Building AI Voice Applications in 2024

This article provides a detailed account of the author's experience and recommendations in building AI voice applications. It begins by highlighting the significant advancements in voice technology with the introduction of OpenAI's Whisper Speech To Text model and ChatGPT Voice, making it possible to build high-quality voice applications. The author shares their experience of failure in building a language learning app and how they improved it with new technologies. The article then discusses the core technological models of AI voice applications, including Speech-to-text, Large Language Model (LLM), and Text-to-speech, and how to choose the appropriate data transmission method (REST API, Websockets API, WebRTC). The author emphasizes the advantages of WebRTC in real-time voice processing and explains why Websockets should be avoided.

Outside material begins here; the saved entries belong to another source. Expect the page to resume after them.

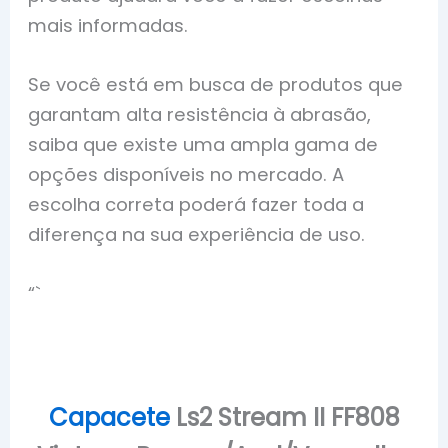
mais informadas.
Se você está em busca de produtos que
garantam alta resistência à abrasão,
saiba que existe uma ampla gama de
opções disponíveis no mercado. A
escolha correta poderá fazer toda a
diferença na sua experiência de uso.
“`
Capacete
Ls2 Stream II FF808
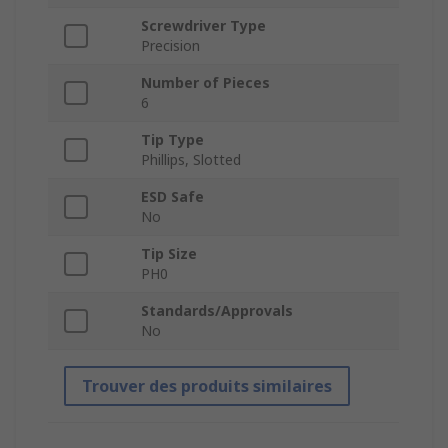
Screwdriver Type
Precision
Number of Pieces
6
Tip Type
Phillips, Slotted
ESD Safe
No
Tip Size
PH0
Standards/Approvals
No
Trouver des produits similaires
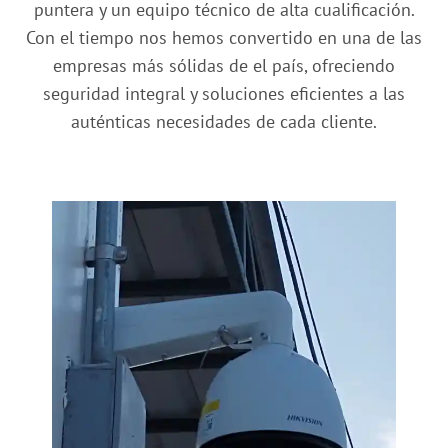
puntera y un equipo técnico de alta cualificación.
Con el tiempo nos hemos convertido en una de las
empresas más sólidas de el país, ofreciendo
seguridad integral y soluciones eficientes a las
auténticas necesidades de cada cliente.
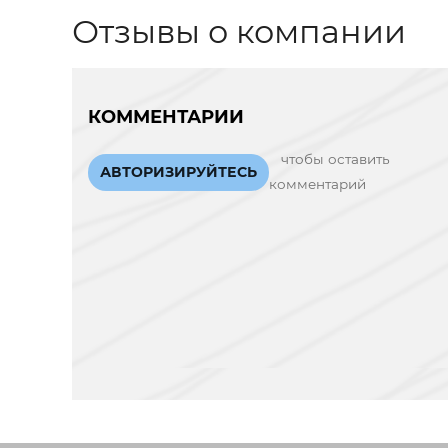
Отзывы о компании
КОММЕНТАРИИ
чтобы оставить
АВТОРИЗИРУЙТЕСЬ
комментарий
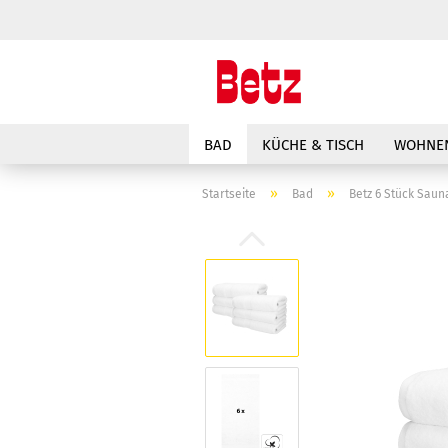
BAD
KÜCHE & TISCH
WOHNEN
»
»
Startseite
Bad
Betz 6 Stück Sau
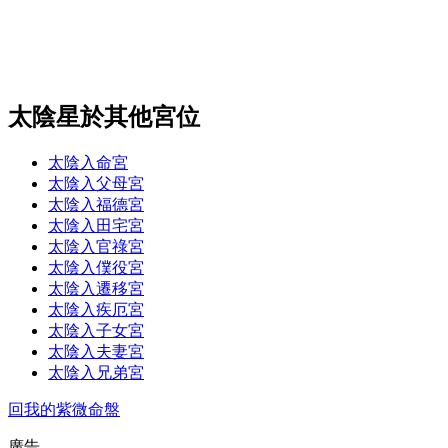
太陰星於其他宮位
太陰入命宮
太陰入父母宮
太陰入福德宮
太陰入田宅宮
太陰入官祿宮
太陰入僕役宮
太陰入遷移宮
太陰入疾厄宮
太陰入子女宮
太陰入夫妻宮
太陰入兄弟宮
回我的紫微命盤
廣告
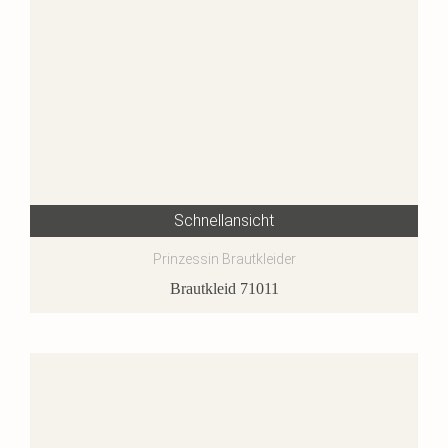
Schnellansicht
Prinzessin Brautkleider
Brautkleid 71011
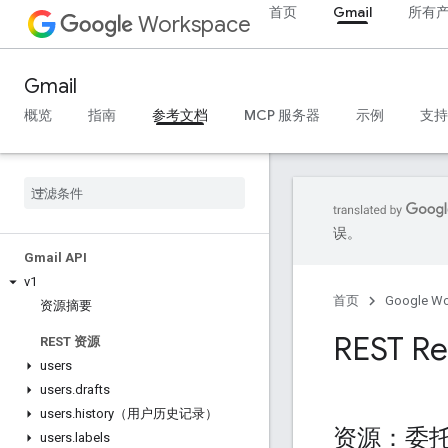
首页
Gmail
所有
Workspace
Gmail
概览
指南
参考文档
MCP 服务器
示例
支持
误。
Gmail API
v1
首页
Google W
资源摘要
REST Re
REST 资源
users
users
.
drafts
users
.
history（用户历史记录）
资源：委
users
.
labels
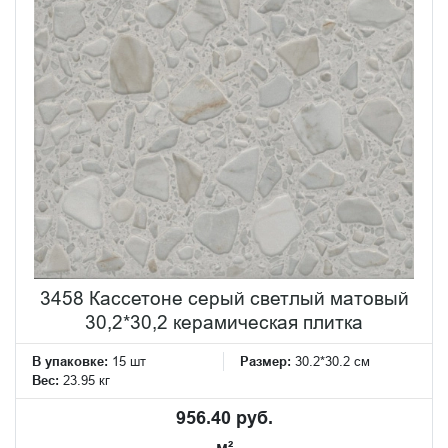
3458 Кассетоне серый светлый матовый
30,2*30,2 керамическая плитка
В упаковке:
15 шт
Размер:
30.2*30.2 см
Вес:
23.95 кг
956.40 руб.
м²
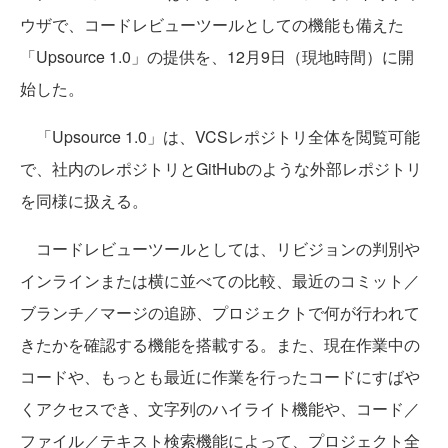
ウザで、コードレビューツールとしての機能も備えた
「Upsource 1.0」の提供を、12月9日（現地時間）に開
始した。
「Upsource 1.0」は、VCSレポジトリ全体を閲覧可能
で、社内のレポジトリとGitHubのような外部レポジトリ
を同様に扱える。
コードレビューツールとしては、リビジョンの判別や
インラインまたは横に並べての比較、最近のコミット／
ブランチ／マージの追跡、プロジェクトで何が行われて
きたかを確認する機能を搭載する。また、現在作業中の
コードや、もっとも最近に作業を行ったコードにすばや
くアクセスでき、文字列のハイライト機能や、コード／
ファイル／テキスト検索機能によって、プロジェクト全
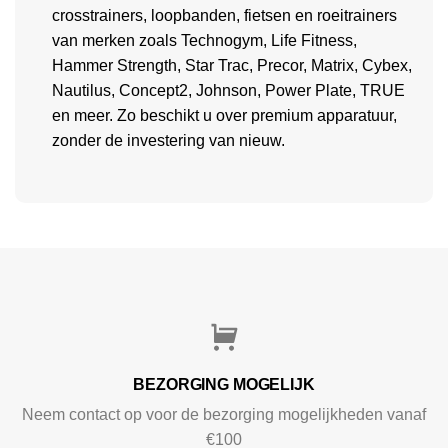
crosstrainers, loopbanden, fietsen en roeitrainers
van merken zoals Technogym, Life Fitness,
Hammer Strength, Star Trac, Precor, Matrix, Cybex,
Nautilus, Concept2, Johnson, Power Plate, TRUE
en meer. Zo beschikt u over premium apparatuur,
zonder de investering van nieuw.
BEZORGING MOGELIJK
Neem contact op voor de bezorging mogelijkheden vanaf
€100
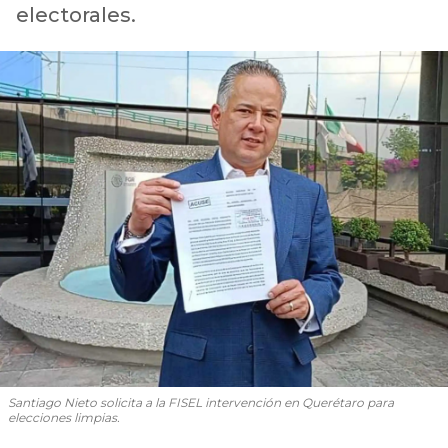
electorales.
Santiago Nieto solicita a la FISEL intervención en Querétaro para
elecciones limpias.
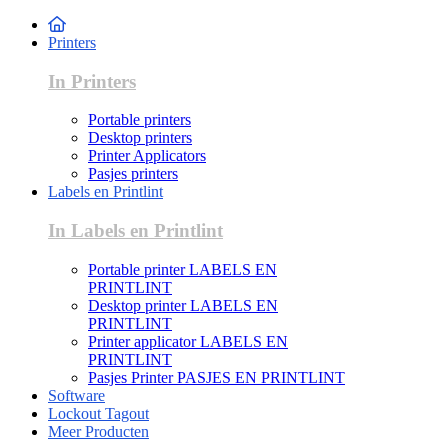
Printers
In Printers
Portable printers
Desktop printers
Printer Applicators
Pasjes printers
Labels en Printlint
In Labels en Printlint
Portable printer LABELS EN
PRINTLINT
Desktop printer LABELS EN
PRINTLINT
Printer applicator LABELS EN
PRINTLINT
Pasjes Printer PASJES EN PRINTLINT
Software
Lockout Tagout
Meer Producten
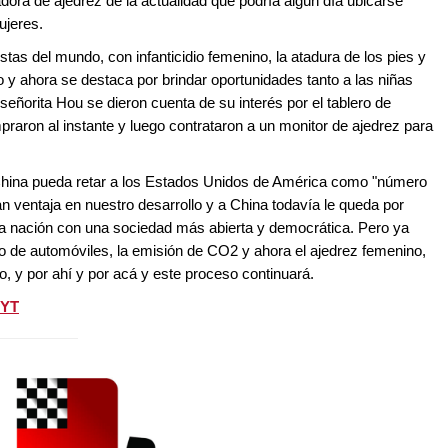
adora de ajedrez de la actualidad que podría algún día ubicarse
ujeres.
tas del mundo, con infanticidio femenino, la atadura de los pies y
y ahora se destaca por brindar oportunidades tanto a las niñas
eñorita Hou se dieron cuenta de su interés por el tablero de
praron al instante y luego contrataron a un monitor de ajedrez para
ina pueda retar a los Estados Unidos de América como "número
 ventaja en nuestro desarrollo y a China todavía le queda por
a nación con una sociedad más abierta y democrática. Pero ya
 de automóviles, la emisión de CO2 y ahora el ajedrez femenino,
 y por ahí y por acá y este proceso continuará.
NYT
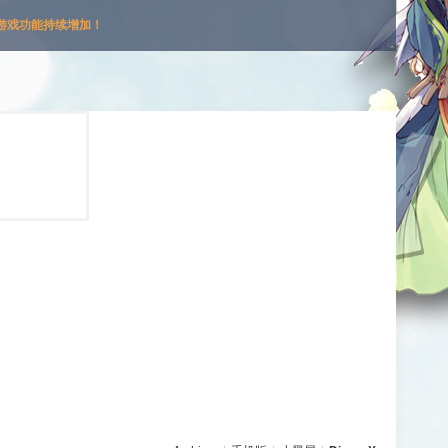
游戏功能持续增加！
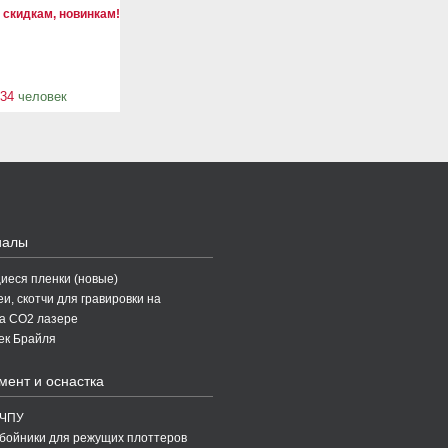
 скидкам, новинкам!
34
человек
иалы
еся пленки (новые)
и, скотчи для гравировки на
а CO2 лазере
ек Брайля
мент и оснастка
 ЧПУ
бойники для режущих плоттеров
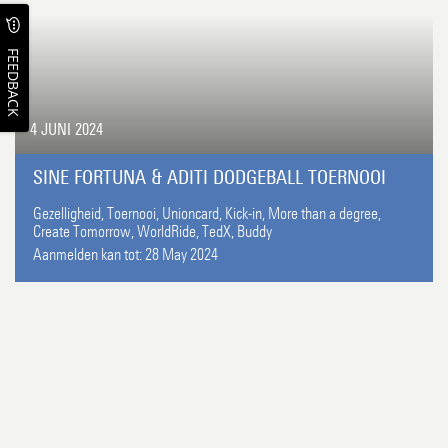
FEEDBACK
4 JUNI 2024
SINE FORTUNA & ADITI DODGEBALL TOERNOOI
Gezelligheid,
Toernooi,
Unioncard,
Kick-in,
More than a degree,
Create Tomorrow,
WorldRide,
TedX,
Buddy
Aanmelden kan tot:
28 May 2024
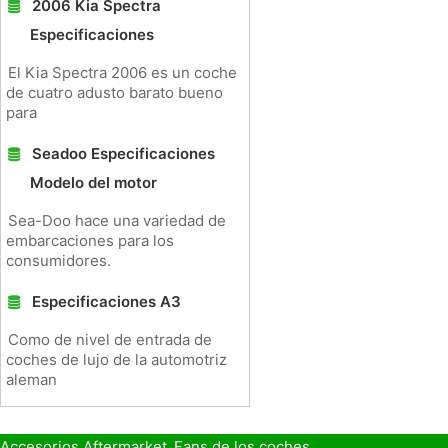
2006 Kia Spectra
Especificaciones
El Kia Spectra 2006 es un coche
de cuatro adusto barato bueno
para
Seadoo Especificaciones
Modelo del motor
Sea-Doo hace una variedad de
embarcaciones para los
consumidores.
Especificaciones A3
Como de nivel de entrada de
coches de lujo de la automotriz
aleman
Accesorios Aftermarket
Fans de los coches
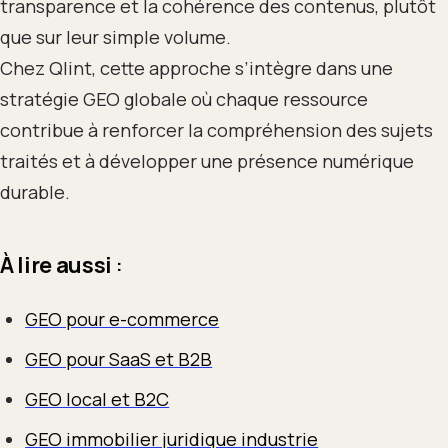
transparence et la cohérence des contenus, plutôt
que sur leur simple volume.
Chez Qlint, cette approche s’intègre dans une
stratégie GEO globale où chaque ressource
contribue à renforcer la compréhension des sujets
traités et à développer une présence numérique
durable.
À lire aussi
:
GEO pour e-commerce
GEO pour SaaS et B2B
GEO local et B2C
GEO immobilier juridique industrie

I. The Opportunity for AI Voice Application Development

Technological Breakthroughs
The introduction of tools such as Open AI's Whisper (a speech-to-text model) and ChatGPT Voice has made it possible to build high-quality voice applications. Previously, voice applications built with the Web Speech API were not very effective, but now there are better options available.

Cost Reduction
OpenAI's Text-to-Speech (TTS) service has made voice feedback economically feasible. For example, comparing the costs of different TTS models, OpenAI TTS offers a clear cost advantage, providing profit margins for commercial applications such as educational voice applications.

II. Core Elements of Building AI Voice Applications (From a Beginner's Perspective)

Core Models
These include Speech-to-text, Large Language Model (LLM) for intelligent processing, and Text-to-speech, forming a core loop: receiving audio, converting it to text, inputting it into the LLM to generate a response, and then inputting the text into the TTS model to return audio.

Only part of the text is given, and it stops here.